Fibromyalgia is a common chronic condition characterized by widespread muscle pain and may also include fatigue, sleep disturbances, cognitive dysfunction, and mood disturbance.3 It is more common in women than men. In the United States, it affects more than 5 million individuals (2-5% of the adult population),3 and it is the most common cause of generalized musculoskeletal pain in women between 20 and 55 years.4 It has been estimated that women have an 11-19% lifetime risk for undergoing surgery for prolapse or incontinence.5,6 Levator ani myalgia is characterized by hypertonic and shortened pelvic floor muscles, often with myofascial trigger points.7 It is known to contribute to chronic pelvic pain. The authors previously reported that levator ani myalgia is a prevalent condition in urogynecology practice and is associated with an increase in pelvic floor symptom bother including urinary, defecatory, and prolapse symptoms.8
This study, alongside the previously published study by the authors, brings to light a very important relationship between pelvic floor muscular pain and women’s experience of pelvic floor symptoms including urinary, defecatory, as well as prolapse symptoms. Many studies have explored the absence of a linear relationship between anatomic prolapse and symptom bother.
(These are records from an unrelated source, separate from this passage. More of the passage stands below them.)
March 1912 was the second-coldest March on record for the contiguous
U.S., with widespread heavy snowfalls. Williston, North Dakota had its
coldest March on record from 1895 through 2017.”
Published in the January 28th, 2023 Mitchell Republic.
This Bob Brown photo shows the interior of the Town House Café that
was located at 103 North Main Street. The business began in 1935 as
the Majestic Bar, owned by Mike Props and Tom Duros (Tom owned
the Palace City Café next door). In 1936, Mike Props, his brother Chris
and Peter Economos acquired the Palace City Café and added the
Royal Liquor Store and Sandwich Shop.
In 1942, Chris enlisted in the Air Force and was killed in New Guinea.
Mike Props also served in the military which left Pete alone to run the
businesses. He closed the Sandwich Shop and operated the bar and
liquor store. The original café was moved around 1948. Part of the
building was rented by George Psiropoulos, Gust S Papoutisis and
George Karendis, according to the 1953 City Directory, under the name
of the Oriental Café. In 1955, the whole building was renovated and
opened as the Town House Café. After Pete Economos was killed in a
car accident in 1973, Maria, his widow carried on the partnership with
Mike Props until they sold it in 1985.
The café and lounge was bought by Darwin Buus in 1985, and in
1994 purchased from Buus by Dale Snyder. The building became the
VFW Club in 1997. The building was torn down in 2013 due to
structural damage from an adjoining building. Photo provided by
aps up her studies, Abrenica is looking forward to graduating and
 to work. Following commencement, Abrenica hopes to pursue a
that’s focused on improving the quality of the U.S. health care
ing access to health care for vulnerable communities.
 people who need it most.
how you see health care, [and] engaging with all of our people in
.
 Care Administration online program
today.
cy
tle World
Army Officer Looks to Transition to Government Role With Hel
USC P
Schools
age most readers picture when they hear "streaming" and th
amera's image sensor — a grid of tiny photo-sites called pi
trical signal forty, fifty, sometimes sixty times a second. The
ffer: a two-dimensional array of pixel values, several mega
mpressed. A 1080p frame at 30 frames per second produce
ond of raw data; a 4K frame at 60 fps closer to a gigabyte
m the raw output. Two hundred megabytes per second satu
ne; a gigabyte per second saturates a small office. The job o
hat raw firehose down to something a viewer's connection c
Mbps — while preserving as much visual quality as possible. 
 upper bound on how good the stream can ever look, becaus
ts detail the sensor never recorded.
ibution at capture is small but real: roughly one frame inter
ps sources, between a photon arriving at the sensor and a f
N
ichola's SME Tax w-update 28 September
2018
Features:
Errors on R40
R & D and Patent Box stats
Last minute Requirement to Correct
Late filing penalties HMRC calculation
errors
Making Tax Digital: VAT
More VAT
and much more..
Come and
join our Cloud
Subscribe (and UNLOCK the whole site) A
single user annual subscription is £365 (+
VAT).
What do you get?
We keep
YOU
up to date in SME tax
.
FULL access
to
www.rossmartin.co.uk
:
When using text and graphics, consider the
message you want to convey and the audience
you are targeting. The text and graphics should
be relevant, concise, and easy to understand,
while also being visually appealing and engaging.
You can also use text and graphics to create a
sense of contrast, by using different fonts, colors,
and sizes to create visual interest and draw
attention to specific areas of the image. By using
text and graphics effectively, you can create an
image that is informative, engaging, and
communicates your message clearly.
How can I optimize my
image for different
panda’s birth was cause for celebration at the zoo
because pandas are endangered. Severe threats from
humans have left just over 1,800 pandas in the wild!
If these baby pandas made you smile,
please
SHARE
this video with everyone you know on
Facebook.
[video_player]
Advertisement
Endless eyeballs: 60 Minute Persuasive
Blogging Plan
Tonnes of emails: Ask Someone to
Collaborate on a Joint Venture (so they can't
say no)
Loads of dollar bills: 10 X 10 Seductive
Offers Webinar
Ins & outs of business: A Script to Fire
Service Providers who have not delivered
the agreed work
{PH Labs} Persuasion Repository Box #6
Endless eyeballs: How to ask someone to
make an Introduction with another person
The authors present the important contribution of pelvic floor muscle pain in the perception of pelvic floor symptom bother. Levator ani myalgia remains under-recognized, under-treated, and under-studied.
I was fortunate to have been taught the evaluation of pelvic floor musculature as part of a systematic urogynecologic evaluation, and anecdotally and clinically I witness the relationship between pelvic floor muscle pain and pelvic floor symptoms on a daily basis. The authors’ findings highlight for clinicians the important role that pelvic floor muscle health plays in the perception of pelvic floor disorders. Evaluating the pelvic floor musculature is an essential step in the evaluation and treatment of women with pelvic floor disorders. Women with pelvic floor muscle pain experience tender trigger points in several muscle groups including the levator ani muscles, suprapubic, iliopsoas, obturator internus, and piriformis.9 Painful pelvic floor muscles can be caused by many conditions, including but not limited to, chronic constipation, chronic lifting, core muscle weakness, postural issues, and pelvic floor injury (birth-related, trauma, etc.). Painful pelvic floor muscles can cause abdominal pain, defecatory dysfunction, mimic urinary symptoms (urgency, frequency, hesitancy, dysuria), dyspareunia, and pain with sitting.10 Pelvic floor myofascial pain can limit physical activity and impact quality of life and mood.10 Painful pelvic floor muscles can be effectively treated with pelvic floor physical therapy through the use of a combination of modalities.9-12 Addressing pelvic floor muscle pain found on examination through physical therapy may have a role reducing pelvic floor symptom bother and may inform the management of pelvic floor disorders in women.